Государь Фелагунд возмущенно повернул горделивый профиль в сторону друга:
– Что-что?! – переспросил он, – Тху, ты меня ни с кем не путаешь? Я Перворожденный, между прочим…
– Да знаю я, Инголдо… – сокрушенно вздохнул тот, – Но реакция…
Мгновением позже Черный Властелин сообразил, что беседует сам с собой, ибо Финрод исчез в неизвестном направлении. Хихикнув, довольный Майя уселся в траву и принялся ждать. Через четверть часа явился Финрод: встрепанный, покрасневший, но весьма довольный собой. Он молча плюхнулся рядом, извлек из рукава белоснежный носовой платок и с наслаждением вытер лицо от покрывавшей его медовой маски.
– Всех переловил… – как бы между делом сообщил он с истинно королевской скромностью. Но цепкий взгляд Гортхауэра подозрительно напрягся.
– Ну-ка, погляди-ка сюда – попросил таирни.
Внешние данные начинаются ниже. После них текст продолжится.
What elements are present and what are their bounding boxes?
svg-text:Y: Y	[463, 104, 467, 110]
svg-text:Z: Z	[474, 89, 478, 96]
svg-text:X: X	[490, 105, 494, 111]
– Чего? – Финрод невозмутимо повернул голову в его сторону.
– Эм…м… Инголдо…. – Майя потер подбородок, изучающе вглядываясь в черты друга. – Не хочу тебя огорчать, но твое лицо приобрело некую асимметрию.
– В смысле? – эльф ощупал скулы, затем щеки. Правая сторона лица определенна была больше. Пока он в ужасе соображал, что реакция на пару со скоростью и вправду подвели своего хозяина, из капюшона фиолетового плаща вылетела заблудившаяся полосатая зверюга и со злостью ужалила государя в левую щеку.
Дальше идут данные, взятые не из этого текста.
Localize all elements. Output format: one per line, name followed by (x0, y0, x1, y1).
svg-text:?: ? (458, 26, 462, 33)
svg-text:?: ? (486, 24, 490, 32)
– Теперь – симметрично, – удовлетворенно хохотнул Гортхауэр, – Не переживай, так лучше: авось за орка сойдешь! Пойдем дальше.
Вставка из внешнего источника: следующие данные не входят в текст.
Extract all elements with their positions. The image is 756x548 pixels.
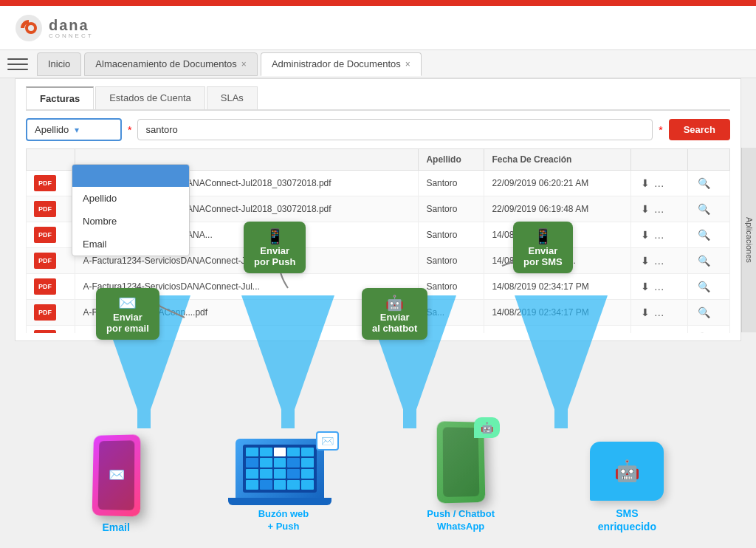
search-icon[interactable]: 🔍 (698, 203, 710, 215)
table-row: PDF A-F...ServiciosDANAConn....pdf Sa...… (27, 300, 730, 326)
tab-facturas[interactable]: Facturas (26, 86, 94, 109)
col-action2 (687, 149, 729, 171)
fecha-cell: 14/08/... (484, 222, 630, 248)
search-icon[interactable]: 🔍 (698, 281, 710, 292)
download-icon[interactable]: ⬇ (641, 255, 650, 267)
hamburger-menu[interactable] (7, 54, 28, 75)
close-almacenamiento[interactable]: × (241, 59, 247, 69)
nav-tab-inicio[interactable]: Inicio (37, 52, 81, 76)
search-bar: Apellido ▾ * * Search (26, 118, 730, 141)
filename-cell: A-Factura1234-ServiciosDANAConnect-Jul..… (75, 274, 419, 300)
more-icon[interactable]: … (654, 177, 664, 189)
filename-cell: A-T...ServiciosDANAConn....pdf (75, 326, 419, 334)
fecha-cell: 14/08/2019 02:34:17 PM (484, 274, 630, 300)
pdf-icon: PDF (34, 175, 56, 191)
nav-tab-administrador[interactable]: Administrador de Documentos × (261, 52, 422, 76)
search-input[interactable] (137, 119, 653, 140)
search-icon[interactable]: 🔍 (698, 229, 710, 241)
search-button[interactable]: Search (669, 119, 730, 140)
search-icon[interactable]: 🔍 (698, 332, 710, 333)
dropdown-item-nombre[interactable]: Nombre (72, 210, 189, 233)
download-icon[interactable]: ⬇ (641, 306, 650, 318)
hamburger-line2 (7, 64, 28, 65)
apellido-cell: Sa... (419, 300, 484, 326)
nav-tab-almacenamiento[interactable]: Almacenamiento de Documentos × (84, 52, 258, 76)
device-laptop: ✉️ Buzón web+ Push (236, 439, 331, 533)
dropdown-overlay: Apellido Nombre Email (72, 164, 190, 256)
main-content: Facturas Estados de Cuenta SLAs Apellido… (15, 78, 741, 341)
more-icon[interactable]: … (654, 203, 664, 215)
filename-cell: A-F...ServiciosDANAConn....pdf (75, 300, 419, 326)
more-icon[interactable]: … (654, 229, 664, 241)
header: dana CONNECT (0, 6, 756, 50)
fecha-cell: 14/08/2019 02:34:1... (484, 248, 630, 274)
required-star-1: * (128, 124, 131, 136)
more-icon[interactable]: … (654, 281, 664, 292)
more-icon[interactable]: … (654, 306, 664, 318)
download-icon[interactable]: ⬇ (641, 203, 650, 215)
svg-point-2 (28, 25, 34, 31)
pdf-icon: PDF (34, 201, 56, 217)
aplicaciones-label: Aplicaciones (745, 217, 754, 263)
logo-icon (15, 14, 43, 42)
aplicaciones-sidebar[interactable]: Aplicaciones (741, 148, 756, 332)
fecha-cell: 14/08/2019 02:34:17 PM (484, 300, 630, 326)
top-red-bar (0, 0, 756, 6)
more-icon[interactable]: … (654, 332, 664, 333)
pdf-icon: PDF (34, 278, 56, 295)
dropdown-item-empty[interactable] (72, 165, 189, 187)
email-label: Email (102, 521, 129, 533)
pdf-icon: PDF (34, 304, 56, 321)
bottom-devices: ✉️ Email (0, 421, 756, 533)
download-icon[interactable]: ⬇ (641, 177, 650, 189)
download-icon[interactable]: ⬇ (641, 332, 650, 333)
device-sms: 🤖 SMSenriquecido (590, 442, 664, 533)
device-push: 🤖 Push / ChatbotWhatsApp (427, 421, 495, 533)
search-icon[interactable]: 🔍 (698, 255, 710, 267)
device-email: ✉️ Email (92, 434, 140, 533)
more-icon[interactable]: … (654, 255, 664, 267)
download-icon[interactable]: ⬇ (641, 229, 650, 241)
dropdown-value: Apellido (35, 124, 69, 135)
fecha-cell: 22/09/2019 06:20:21 AM (484, 171, 630, 196)
search-icon[interactable]: 🔍 (698, 306, 710, 318)
fecha-cell: 1/08/2019 02:34:17 PM (484, 326, 630, 334)
tab-estados[interactable]: Estados de Cuenta (95, 86, 205, 109)
dropdown-item-email[interactable]: Email (72, 233, 189, 256)
table-row: PDF A-T...ServiciosDANAConn....pdf Santo… (27, 326, 730, 334)
logo: dana CONNECT (15, 14, 94, 42)
nav-area: Inicio Almacenamiento de Documentos × Ad… (0, 50, 756, 78)
pdf-icon: PDF (34, 253, 56, 269)
table-row: PDF A-Factura1234-ServiciosDANAConnect-J… (27, 274, 730, 300)
apellido-cell: Santoro (419, 326, 484, 334)
hamburger-line1 (7, 58, 28, 60)
col-action1 (630, 149, 687, 171)
apellido-cell: Santoro (419, 274, 484, 300)
apellido-cell: Santoro (419, 196, 484, 222)
logo-sub: CONNECT (49, 32, 94, 39)
push-label: Push / ChatbotWhatsApp (427, 508, 495, 533)
logo-text: dana (49, 17, 94, 34)
pdf-icon: PDF (34, 330, 56, 333)
col-icon (27, 149, 75, 171)
col-apellido: Apellido (419, 149, 484, 171)
required-star-2: * (659, 124, 662, 136)
apellido-dropdown[interactable]: Apellido ▾ (26, 118, 122, 141)
dropdown-item-apellido[interactable]: Apellido (72, 187, 189, 210)
doc-tabs: Facturas Estados de Cuenta SLAs (26, 86, 730, 111)
download-icon[interactable]: ⬇ (641, 281, 650, 292)
col-fecha: Fecha De Creación (484, 149, 630, 171)
hamburger-line3 (7, 69, 28, 70)
close-administrador[interactable]: × (405, 59, 410, 69)
apellido-cell: Santoro (419, 171, 484, 196)
chevron-down-icon: ▾ (75, 125, 79, 135)
apellido-cell: Santoro (419, 248, 484, 274)
apellido-cell: Santoro (419, 222, 484, 248)
sms-label: SMSenriquecido (598, 507, 656, 533)
laptop-label: Buzón web+ Push (258, 508, 309, 533)
fecha-cell: 22/09/2019 06:19:48 AM (484, 196, 630, 222)
search-icon[interactable]: 🔍 (698, 177, 710, 189)
pdf-icon: PDF (34, 227, 56, 243)
tab-slas[interactable]: SLAs (207, 86, 258, 109)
Мимо площадки лучных состязаний пройти не удалось. Всем известно насколько трепетно Старший народ относится к этому искусству. По праву или без оного, но эльфы издревле считаются превосходными стрелками, а государь Фелагунд, несмотря на королевское воспитание, был, в первую очередь, эльф. Вчистую обойдя всех соперников, он дошел до последнего испытания. Без малейшего труда перебив стрелой тонкую нитку с подвешенной на ней деревянной фигуркой птицы, эльф принял из рук распорядителя главный приз за победу в стрелковом турнире: опечатанный воском бочонок белого горного меда. После первого соревнования мед показался победителю несусветной дрянью, поэтому приз он быстро всучил другу, а сам умчался в сторону площадки, где происходил турнир по фехтованию.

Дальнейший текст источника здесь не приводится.